Description of the nine successive absorptions (anupūrvasamāpatti)

Emerging from of the first dhyāna, the yogin then [directly] enters into the second dhyāna in such a way that there is no other intervening mind, whether good (kuśala) or defiled (saṃkliṣṭa). [From the dhyāna into the samāpatti], the yogin continues in this way until the absorption of cessation of concept and feeling (saṃjñāveditanirodhasamāpatti).

Question. – But other things can still follow one another [directly]. Why would just the nine absorptions be successive?

Answer. – There are always foreign minds that happen to be interpolated among the other qualities (guṇa); this is why they are not successive. But here, lofty resolve (adhyāśaya) and wisdom (prajñā) are sharp (tīkṣṇa); the yogin puts his own mind to the test and, coming out of the first dhyāna, he enters directly into the second in such a way that no other mind intervenes.

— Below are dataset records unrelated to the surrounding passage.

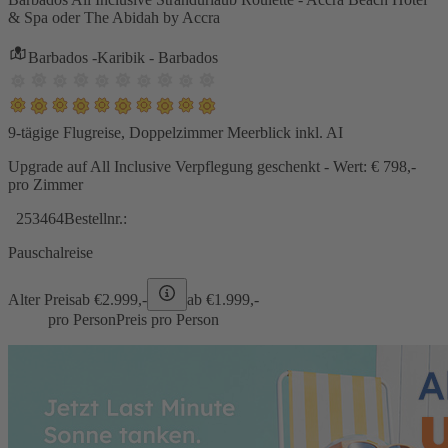
& Spa oder The Abidah by Accra
Barbados -Karibik - Barbados
9-tägige Flugreise, Doppelzimmer Meerblick inkl. AI
Upgrade auf All Inclusive Verpflegung geschenkt - Wert: € 798,-
pro Zimmer
253464
Bestellnr.:
Pauschalreise
Alter Preis
ab €
2.999,-
ab €
1.999,-
pro Person
Preis pro Person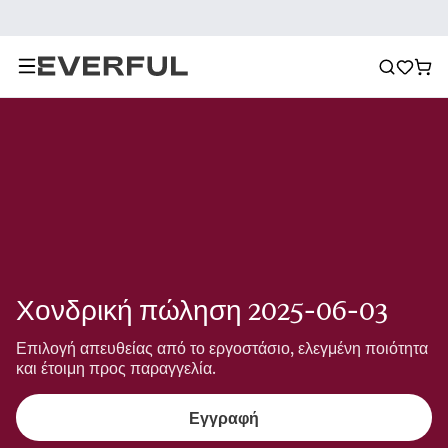
Χονδρική πώληση 2025-06-03
Επιλογή απευθείας από το εργοστάσιο, ελεγμένη ποιότητα 
και έτοιμη προς παραγγελία.
Εγγραφή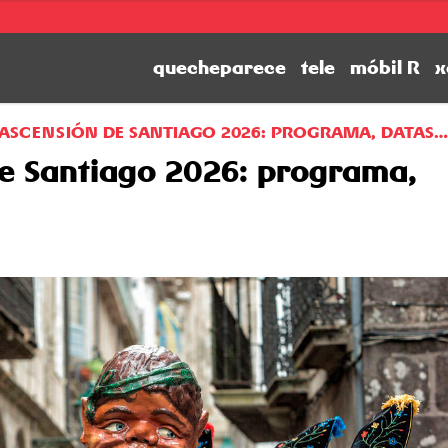
quecheparece
tele
móbil R
x
 ASCENSIÓN DE SANTIAGO 2026: PROGRAMA, DATAS…
de Santiago 2026: programa,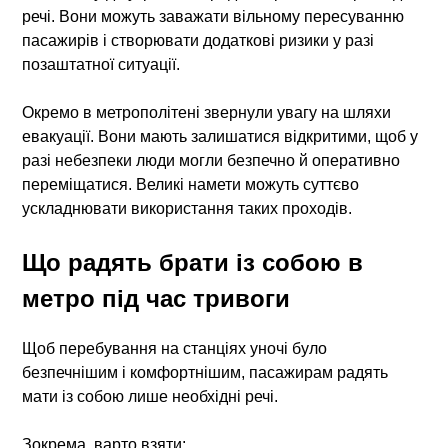
речі. Вони можуть заважати вільному пересуванню
пасажирів і створювати додаткові ризики у разі
позаштатної ситуації.
Окремо в метрополітені звернули увагу на шляхи
евакуації. Вони мають залишатися відкритими, щоб у
разі небезпеки люди могли безпечно й оперативно
переміщатися. Великі намети можуть суттєво
ускладнювати використання таких проходів.
Що радять брати із собою в
метро під час тривоги
Щоб перебування на станціях уночі було
безпечнішим і комфортнішим, пасажирам радять
мати із собою лише необхідні речі.
Зокрема, варто взяти: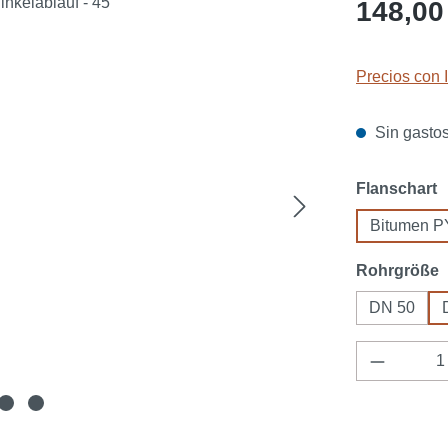
Precio norma
148,00
Precios con 
Sin gastos
Seleccione
Flanschart
Bitumen 
Seleccione
Rohrgröße
DN 50
Cantidad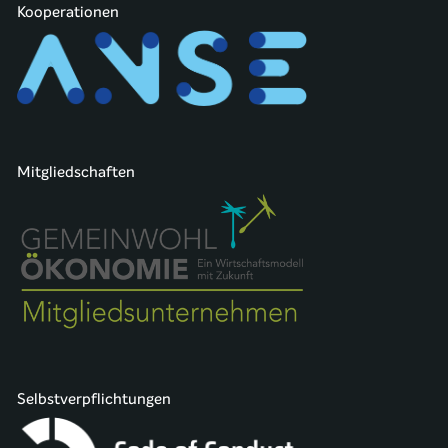
Kooperationen
Mitgliedschaften
Selbstverpflichtungen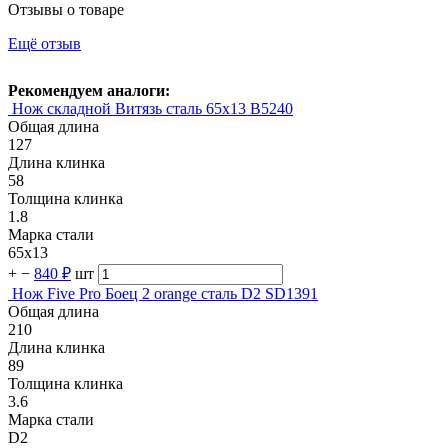
Отзывы о товаре
Ещё отзыв
Рекомендуем аналоги:
Нож складной Витязь сталь 65х13 B5240
Общая длина
127
Длина клинка
58
Толщина клинка
1.8
Марка стали
65х13
+
−
840 ₽
шт
Нож Five Pro Боец 2 orange сталь D2 SD1391
Общая длина
210
Длина клинка
89
Толщина клинка
3.6
Марка стали
D2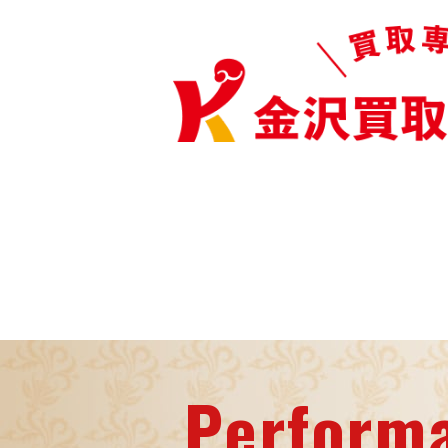
Perform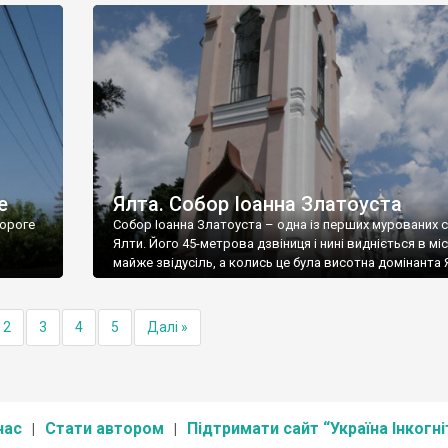
е
Ялта. Собор Іоанна Златоуста
ороге
Собор Іоанна Златоуста – одна із перших мурованих 
Ялти. Його 45-метрова дзвіниця і нині видніється в міс
майже звідусіль, а колись це була висотна домінанта 
2
3
4
5
Далі »
нас
Стати автором
Підтримати сайт “Україна Інкогні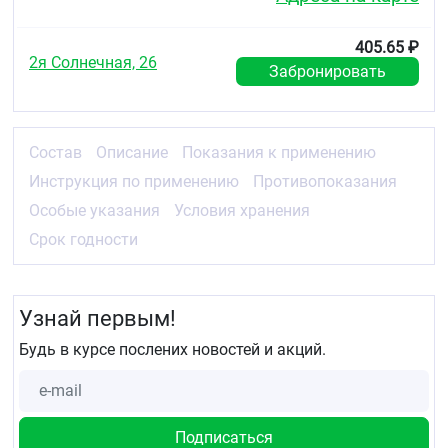
долго, это может привести к опрелостям.
Использованные пеленки подлежат
утилизации в мусорное ведро. Не
405.65 ₽
выбрасывайте их в унитаз.
2я Солнечная, 26
Забронировать
Условия хранения
Не хранить пеленки в ванной комнате или во
влажных помещениях, т.к. они являются
Состав
Описание
Показания к применению
гигроскопичным продуктом и впитывающие
Инструкция по применению
Противопоказания
свойства пеленок могут быть ухудшены или
нарушены.
Особые указания
Условия хранения
Избегать воздействия на пеленки прямых
солнечных лучей.
Срок годности
Рекомендуется хранить в сухих и теплых
помещениях.
Срок годности
Узнай первым!
3 года с даты производства, указанной на
Будь в курсе послених новостей и акций.
упаковке.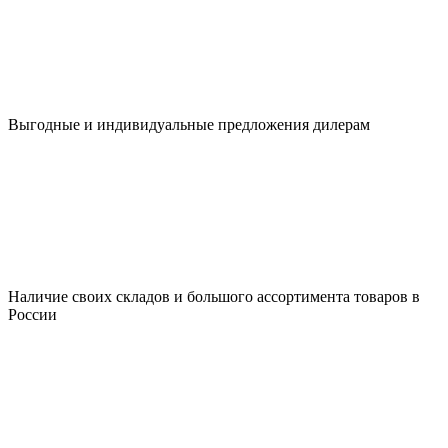
Выгодные и индивидуальные предложения дилерам
Наличие своих складов и большого ассортимента товаров в
России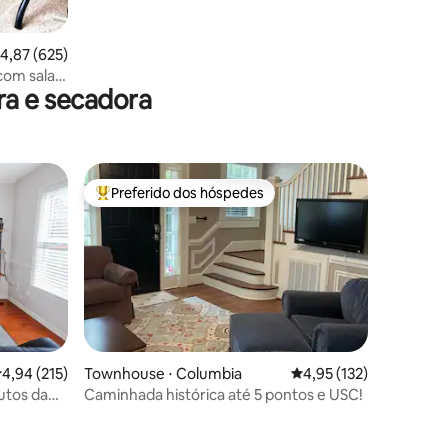
,87 de uma avaliação média de 5, 625 avaliações
4,87 (625)
com sala
a e secadora
Preferido dos hóspedes
Entre os melhores preferidos dos hóspedes
,94 de uma avaliação média de 5, 215 avaliações
4,94 (215)
Townhouse ⋅ Columbia
4,95 de uma avaliação 
4,95 (132)
utos da
Caminhada histórica até 5 pontos e USC!
ções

In these very qualities, the mind is supple (mṛduka) and easily cuts through desire (tṛṣṇā): this is why the minds succeed one another.

Of these successive absorptions, two are impure (sāsrava) and the other [217a] seven are sometimes impure and sometimes pure (anāsrava). On the other hand, the dhyānantara ‘variation of the first dhyāna’ and the anāgamya ‘threshold absorption of the first dhyāna’ are without stability (asāra).[1]

Moreover, [the successive absorptions] are acquired by the āryas only, and their great benefits are not found in the samānantaka ‘threshold absorptions’: this is why the latter are not ‘successive’ (anupūrva).

The eight vimokṣas, the eight abhibhvāyatanas, the ten kṛtsnāyatanas and the nine anupūrvasamāpattis have been explained in brief (samāsatas) according to the śrāvaka system.

Footnotes and references:


For detail, see Kośa, VIII, p. 178–181.